Jean M. Twenge, author of “Generation Me” and co-author of “The Narcissism Epidemic,” said there is a definite “cultural shift in the direction of narcissism and exhibitionism.”

“One would assume that a girl who wants to dress provocatively has low self-esteem,” Twenge said. “It’s the opposite. Girls now have traits of self-centeredness and wanting to get attention. With eight-year-olds now, it’s brazen self-confidence, and often the culture is putting a big influence on them. They’re seeing it on TV and they’re influenced by a celebrity culture. Reality TV stars are the most narcissistic, and it’s a showcase for narcissistic behavior where you are seeing a very distorted perception of what people are like and they are glorified.”

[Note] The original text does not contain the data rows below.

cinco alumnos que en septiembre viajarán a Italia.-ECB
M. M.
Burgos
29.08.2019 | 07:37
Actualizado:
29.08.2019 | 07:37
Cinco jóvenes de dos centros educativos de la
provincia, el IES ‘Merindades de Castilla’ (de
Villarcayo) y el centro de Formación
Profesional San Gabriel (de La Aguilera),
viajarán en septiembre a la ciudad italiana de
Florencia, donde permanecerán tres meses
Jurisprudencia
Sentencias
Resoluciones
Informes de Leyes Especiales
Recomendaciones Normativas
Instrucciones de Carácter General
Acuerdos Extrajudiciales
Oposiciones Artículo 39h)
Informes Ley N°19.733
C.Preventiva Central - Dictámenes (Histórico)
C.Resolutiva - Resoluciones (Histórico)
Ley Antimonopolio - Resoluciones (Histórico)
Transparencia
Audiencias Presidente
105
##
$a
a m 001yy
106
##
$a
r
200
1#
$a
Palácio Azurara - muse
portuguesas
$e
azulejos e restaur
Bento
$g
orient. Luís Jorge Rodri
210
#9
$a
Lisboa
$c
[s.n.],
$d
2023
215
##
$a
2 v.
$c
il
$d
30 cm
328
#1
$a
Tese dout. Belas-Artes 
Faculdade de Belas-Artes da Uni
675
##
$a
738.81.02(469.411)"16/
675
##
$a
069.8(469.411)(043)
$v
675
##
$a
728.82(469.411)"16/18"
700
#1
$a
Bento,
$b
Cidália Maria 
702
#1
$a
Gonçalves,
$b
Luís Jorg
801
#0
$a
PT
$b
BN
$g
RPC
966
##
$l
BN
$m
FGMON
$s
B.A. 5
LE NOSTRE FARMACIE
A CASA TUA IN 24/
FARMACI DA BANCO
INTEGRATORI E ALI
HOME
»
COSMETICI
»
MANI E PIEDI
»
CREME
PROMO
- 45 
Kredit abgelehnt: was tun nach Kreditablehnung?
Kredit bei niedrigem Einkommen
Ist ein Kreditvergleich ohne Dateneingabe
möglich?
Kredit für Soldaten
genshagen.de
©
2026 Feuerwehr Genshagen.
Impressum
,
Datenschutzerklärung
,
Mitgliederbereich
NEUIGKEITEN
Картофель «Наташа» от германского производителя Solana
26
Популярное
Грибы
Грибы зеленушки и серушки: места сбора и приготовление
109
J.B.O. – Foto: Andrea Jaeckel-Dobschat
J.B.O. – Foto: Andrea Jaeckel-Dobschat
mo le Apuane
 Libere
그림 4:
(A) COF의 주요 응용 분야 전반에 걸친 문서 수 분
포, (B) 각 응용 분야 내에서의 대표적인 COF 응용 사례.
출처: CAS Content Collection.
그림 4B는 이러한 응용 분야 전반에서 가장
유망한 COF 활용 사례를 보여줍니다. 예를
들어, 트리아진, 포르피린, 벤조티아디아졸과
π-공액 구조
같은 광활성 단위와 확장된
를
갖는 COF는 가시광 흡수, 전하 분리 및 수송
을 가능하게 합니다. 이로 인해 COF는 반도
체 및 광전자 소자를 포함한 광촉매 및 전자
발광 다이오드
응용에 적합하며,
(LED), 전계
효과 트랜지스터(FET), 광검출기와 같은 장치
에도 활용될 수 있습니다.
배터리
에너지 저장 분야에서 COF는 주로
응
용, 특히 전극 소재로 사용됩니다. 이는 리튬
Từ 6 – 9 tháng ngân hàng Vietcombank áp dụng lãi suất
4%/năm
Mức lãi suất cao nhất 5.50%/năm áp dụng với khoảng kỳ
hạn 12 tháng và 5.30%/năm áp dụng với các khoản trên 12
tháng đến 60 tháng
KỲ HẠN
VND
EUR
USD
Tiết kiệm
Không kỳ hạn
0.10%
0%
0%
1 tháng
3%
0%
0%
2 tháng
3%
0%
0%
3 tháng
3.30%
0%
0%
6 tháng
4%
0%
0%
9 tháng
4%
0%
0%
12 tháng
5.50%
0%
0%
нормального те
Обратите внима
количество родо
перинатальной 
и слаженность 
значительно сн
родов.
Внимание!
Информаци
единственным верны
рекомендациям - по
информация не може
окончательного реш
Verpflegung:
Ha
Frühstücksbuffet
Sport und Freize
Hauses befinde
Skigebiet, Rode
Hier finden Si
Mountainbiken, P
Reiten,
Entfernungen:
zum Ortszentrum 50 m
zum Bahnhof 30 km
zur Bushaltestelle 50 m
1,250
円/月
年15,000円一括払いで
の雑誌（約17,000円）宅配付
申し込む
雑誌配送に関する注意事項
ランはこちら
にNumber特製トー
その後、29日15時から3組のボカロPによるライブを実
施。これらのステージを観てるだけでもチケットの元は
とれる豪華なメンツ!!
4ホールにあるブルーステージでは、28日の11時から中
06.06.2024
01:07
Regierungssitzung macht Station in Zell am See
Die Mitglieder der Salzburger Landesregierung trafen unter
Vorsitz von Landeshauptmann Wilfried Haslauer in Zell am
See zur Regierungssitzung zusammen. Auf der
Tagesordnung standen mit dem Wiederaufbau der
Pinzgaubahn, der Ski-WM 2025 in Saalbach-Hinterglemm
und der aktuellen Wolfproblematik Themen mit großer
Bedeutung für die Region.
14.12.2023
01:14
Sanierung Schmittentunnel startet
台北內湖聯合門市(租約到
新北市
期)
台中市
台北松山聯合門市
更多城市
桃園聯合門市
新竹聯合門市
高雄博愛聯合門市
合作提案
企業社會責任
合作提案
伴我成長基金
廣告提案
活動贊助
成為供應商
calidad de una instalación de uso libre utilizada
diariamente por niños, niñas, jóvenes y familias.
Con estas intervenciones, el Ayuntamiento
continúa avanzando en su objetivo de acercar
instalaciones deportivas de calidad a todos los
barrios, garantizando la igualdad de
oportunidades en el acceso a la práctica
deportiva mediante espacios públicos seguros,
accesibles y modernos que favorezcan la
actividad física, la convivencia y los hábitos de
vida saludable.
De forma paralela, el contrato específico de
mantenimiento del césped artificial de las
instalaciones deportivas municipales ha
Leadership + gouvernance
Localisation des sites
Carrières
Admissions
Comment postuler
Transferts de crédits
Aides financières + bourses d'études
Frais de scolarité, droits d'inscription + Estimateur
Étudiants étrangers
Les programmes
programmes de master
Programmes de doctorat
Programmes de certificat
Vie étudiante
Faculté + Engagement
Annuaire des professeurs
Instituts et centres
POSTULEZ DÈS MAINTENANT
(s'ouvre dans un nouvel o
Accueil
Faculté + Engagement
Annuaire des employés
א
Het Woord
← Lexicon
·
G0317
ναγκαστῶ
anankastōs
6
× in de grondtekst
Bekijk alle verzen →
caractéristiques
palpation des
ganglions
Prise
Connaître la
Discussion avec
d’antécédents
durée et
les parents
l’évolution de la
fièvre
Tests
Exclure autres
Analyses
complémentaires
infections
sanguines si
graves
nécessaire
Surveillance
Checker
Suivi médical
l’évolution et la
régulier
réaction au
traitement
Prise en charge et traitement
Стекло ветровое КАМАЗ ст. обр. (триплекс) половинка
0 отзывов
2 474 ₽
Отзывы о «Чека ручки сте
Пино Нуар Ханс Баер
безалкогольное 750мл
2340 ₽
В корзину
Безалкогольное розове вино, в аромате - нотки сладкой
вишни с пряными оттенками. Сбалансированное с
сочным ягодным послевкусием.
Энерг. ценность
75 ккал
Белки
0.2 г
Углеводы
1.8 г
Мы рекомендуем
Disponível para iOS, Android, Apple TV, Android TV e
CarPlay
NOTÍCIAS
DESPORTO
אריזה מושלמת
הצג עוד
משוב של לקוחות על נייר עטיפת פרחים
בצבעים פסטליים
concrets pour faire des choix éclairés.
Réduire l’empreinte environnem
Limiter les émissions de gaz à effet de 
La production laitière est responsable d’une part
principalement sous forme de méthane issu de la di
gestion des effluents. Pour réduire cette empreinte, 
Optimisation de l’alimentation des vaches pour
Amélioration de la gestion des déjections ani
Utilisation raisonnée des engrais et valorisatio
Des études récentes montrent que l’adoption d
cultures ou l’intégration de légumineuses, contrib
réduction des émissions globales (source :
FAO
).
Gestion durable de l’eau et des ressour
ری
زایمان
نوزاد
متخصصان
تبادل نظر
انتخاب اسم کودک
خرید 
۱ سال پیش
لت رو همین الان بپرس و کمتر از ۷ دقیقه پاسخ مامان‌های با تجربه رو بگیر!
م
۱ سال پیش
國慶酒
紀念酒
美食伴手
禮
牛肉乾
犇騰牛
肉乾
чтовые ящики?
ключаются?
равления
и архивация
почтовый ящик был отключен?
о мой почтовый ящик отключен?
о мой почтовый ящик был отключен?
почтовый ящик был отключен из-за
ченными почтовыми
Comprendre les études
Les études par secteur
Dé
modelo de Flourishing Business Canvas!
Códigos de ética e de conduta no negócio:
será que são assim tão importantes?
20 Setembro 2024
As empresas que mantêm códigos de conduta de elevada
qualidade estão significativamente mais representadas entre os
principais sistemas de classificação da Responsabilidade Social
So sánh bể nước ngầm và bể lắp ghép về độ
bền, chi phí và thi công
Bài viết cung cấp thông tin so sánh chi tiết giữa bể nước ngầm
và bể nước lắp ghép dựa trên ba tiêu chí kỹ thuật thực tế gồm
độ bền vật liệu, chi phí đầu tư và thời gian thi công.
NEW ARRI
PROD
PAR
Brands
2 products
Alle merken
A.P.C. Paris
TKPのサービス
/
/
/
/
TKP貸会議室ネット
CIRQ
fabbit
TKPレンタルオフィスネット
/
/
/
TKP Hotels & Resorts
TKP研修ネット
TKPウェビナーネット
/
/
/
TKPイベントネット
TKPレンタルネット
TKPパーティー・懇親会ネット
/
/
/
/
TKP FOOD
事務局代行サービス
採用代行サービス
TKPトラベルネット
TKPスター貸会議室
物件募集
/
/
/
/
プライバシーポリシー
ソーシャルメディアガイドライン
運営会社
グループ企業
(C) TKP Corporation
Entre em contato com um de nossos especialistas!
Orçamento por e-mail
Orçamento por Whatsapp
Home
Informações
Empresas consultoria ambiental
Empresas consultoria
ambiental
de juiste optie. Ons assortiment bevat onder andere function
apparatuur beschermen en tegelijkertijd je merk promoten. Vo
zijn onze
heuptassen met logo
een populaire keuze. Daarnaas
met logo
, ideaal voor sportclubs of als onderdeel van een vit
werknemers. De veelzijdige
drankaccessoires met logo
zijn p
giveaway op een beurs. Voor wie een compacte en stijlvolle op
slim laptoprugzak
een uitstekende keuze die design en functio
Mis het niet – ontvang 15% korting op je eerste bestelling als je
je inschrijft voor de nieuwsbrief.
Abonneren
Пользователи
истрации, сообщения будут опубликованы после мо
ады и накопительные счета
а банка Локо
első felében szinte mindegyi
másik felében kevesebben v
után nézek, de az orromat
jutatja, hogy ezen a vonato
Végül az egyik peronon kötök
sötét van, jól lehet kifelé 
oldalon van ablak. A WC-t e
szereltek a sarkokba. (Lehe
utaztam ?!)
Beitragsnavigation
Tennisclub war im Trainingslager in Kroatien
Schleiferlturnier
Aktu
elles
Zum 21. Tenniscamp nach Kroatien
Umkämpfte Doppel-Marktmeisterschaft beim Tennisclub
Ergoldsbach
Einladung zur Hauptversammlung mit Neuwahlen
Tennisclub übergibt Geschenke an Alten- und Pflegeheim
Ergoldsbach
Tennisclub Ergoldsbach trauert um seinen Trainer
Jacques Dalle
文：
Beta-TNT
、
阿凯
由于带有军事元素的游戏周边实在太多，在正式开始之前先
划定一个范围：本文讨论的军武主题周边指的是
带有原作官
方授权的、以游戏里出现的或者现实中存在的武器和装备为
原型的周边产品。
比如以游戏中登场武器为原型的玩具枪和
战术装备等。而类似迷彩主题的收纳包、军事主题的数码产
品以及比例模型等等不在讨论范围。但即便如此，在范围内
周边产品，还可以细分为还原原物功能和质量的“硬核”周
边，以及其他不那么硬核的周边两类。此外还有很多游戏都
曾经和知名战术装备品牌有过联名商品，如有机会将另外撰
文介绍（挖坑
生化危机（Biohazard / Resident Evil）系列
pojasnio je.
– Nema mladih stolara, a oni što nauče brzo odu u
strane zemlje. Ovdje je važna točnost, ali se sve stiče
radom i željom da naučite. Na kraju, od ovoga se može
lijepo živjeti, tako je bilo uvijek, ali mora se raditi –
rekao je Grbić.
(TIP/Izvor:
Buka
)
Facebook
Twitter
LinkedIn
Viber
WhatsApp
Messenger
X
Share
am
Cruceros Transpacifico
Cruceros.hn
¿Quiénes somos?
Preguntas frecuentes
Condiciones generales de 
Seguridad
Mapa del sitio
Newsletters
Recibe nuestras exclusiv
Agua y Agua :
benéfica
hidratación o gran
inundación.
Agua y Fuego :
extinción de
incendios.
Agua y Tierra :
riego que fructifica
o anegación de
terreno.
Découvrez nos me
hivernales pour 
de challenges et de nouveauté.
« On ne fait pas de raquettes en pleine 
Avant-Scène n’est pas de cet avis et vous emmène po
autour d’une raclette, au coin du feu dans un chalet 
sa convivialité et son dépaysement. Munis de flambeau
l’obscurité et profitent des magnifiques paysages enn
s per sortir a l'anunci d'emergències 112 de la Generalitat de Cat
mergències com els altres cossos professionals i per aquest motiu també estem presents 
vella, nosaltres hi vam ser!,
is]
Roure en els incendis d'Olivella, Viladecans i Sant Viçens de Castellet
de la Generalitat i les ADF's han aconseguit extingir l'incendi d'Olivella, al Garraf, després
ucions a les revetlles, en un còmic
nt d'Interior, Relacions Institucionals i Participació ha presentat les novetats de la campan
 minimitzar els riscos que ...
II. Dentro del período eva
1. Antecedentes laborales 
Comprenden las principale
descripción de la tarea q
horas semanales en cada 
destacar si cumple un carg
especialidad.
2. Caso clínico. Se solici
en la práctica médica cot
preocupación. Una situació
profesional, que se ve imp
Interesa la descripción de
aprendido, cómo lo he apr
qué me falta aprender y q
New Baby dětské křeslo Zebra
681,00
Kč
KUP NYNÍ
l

Victor Fornari, director of child and adolescent psychiatry at North Shore University Hospital & Long Island Jewish Medical Center, said the explicit material is sending the wrong message: It’s OK to look sexy at eight or 10 years old.

Citing A&F and Victoria’s Secret, Fornari said: “I see young girls — younger than tweens — wearing strapless or low-cut tops, and you think, What are they wearing and why? Advertisers really have an opportunity and the responsibility to market appropriate fashion without all of the sex appeal. We rely on the good sense of advertisers to make good decisions.”

The core of the issue for young girls and boys is the need for acceptance by their peers, said Adriann Fonstein, a consumer strategist at AMP Agency, a unit of youth marketing firm Alloy Co.

‘The standards of what is appropriate are not what they used to be.…There is an emotional side to brands like Pink that has a personality of being flirty, outgoing and sexy cute,” she said. “It’s about being in.”

Nancy Ganz, creator of the Fashionfantasygame.com, an interactive game site that was created to empower tween girls in fashion design and business, has more than 1.2 million registered users and has been growing at a rate of more than 12,000 new members weekly since launching in November 2008. Tweens comprise an excess of 30 percent of users, and teens are almost 49 percent. The number of digital ads has doubled over the past year with names such as Neiman Marcus, Kohl’s, Macy’s, Target, Nike, Lands’ End, Dove and Cover Girl.

Ganz said she is now being approached by advertisers for adult products such as breast augmentation and KY Jelly, which she has rejected.

“Sex appeal is important to tweens, but they are not allowed to [design sexy apparel] on this site,” she said. “The truth is, Victoria’s Secret is their store of choice. Even my daughter, Rachel, has been buying bras at Victoria’s Secret since she was 13.”